Without metadata, an ECM is just a file system with versioning.
So, it looks like authors are not off the hook. Interestingly, in the library world, the people who write the metadata are different from the people that write the content. Unfortunately this is too costly for most corporate environments that casually create and use content and don’t have the budget for a full time librarian staff.
Related posts:
- Open Source CMS Search Engine Specialized search engines that focus on a subset of...
- Content is not Data David Nüscheler, CTO of Day Software and spec lead...
- Feature Request: Audience-Inspired Keywords In order to maintain my vendor neutrality, I refrain...
- Semantic tagging on the cheap with a WYSIWYG editor I am surprised by how few companies employ the...
- Blogs, Wiki’s, etc. A couple of months ago a WCMS sales guy...


BTW, I noticed that the article that I link to is hosted on a Plone site if you wanted to know what Plone out of the box lookes like.
You are right that most clients ignore/neglect entering metadata. Infact i’ve seen that many of those neglect other best practices too. So for example, they donot prefer entering headline, byline, author and other information in separate fields. They would rather use a rich text editor and paste the whole damn article in one field!!
So even though there is a mandate at the organization level that content should be reusable and re-purposable it does not percolate to actual content guys. So when a content creator creates content, all they want is to finish their work. Who cares for best practices!
I guess human beings are by nature lazy
I think the only way to prevent this is to train, train and train and make sure the content creators know the importance of this.
Thanks for sharing your insights.
You say that “Without metadata, an ECM is just a file system with versioning.” I would go further and claim that version numbering is part of the metadata for a piece of content.
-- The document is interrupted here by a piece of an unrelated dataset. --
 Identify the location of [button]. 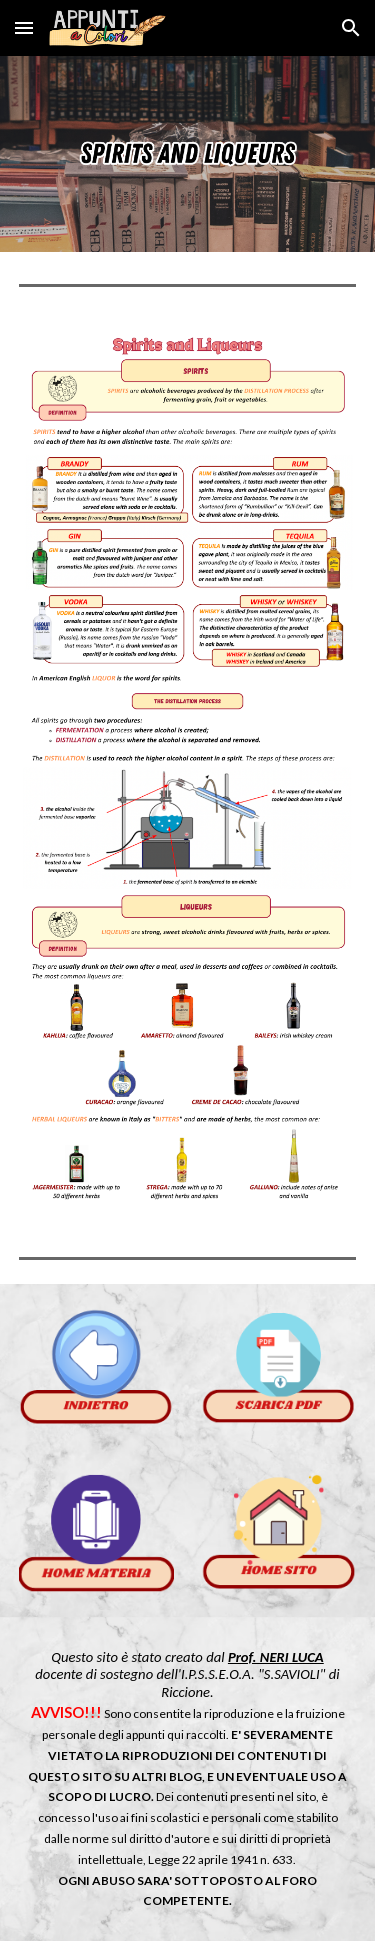
(24, 27).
Looking at it this way gels nicely with Apoorv’s comment above. Some metadata, such as version number, can automatically be inferred from the context. Some metadata can be inferred from the content if you apply natural language tools and rules.
But this probably doesn’t cut it fully, more value can be added by applying more conceptual tags, and that remains, for now, a manual task. A task that goes against human nature. A lot more thought needs to go into this arena, e.g. if metadata can be applied by the context in which a piece of content is consumed not just the context in which it is created.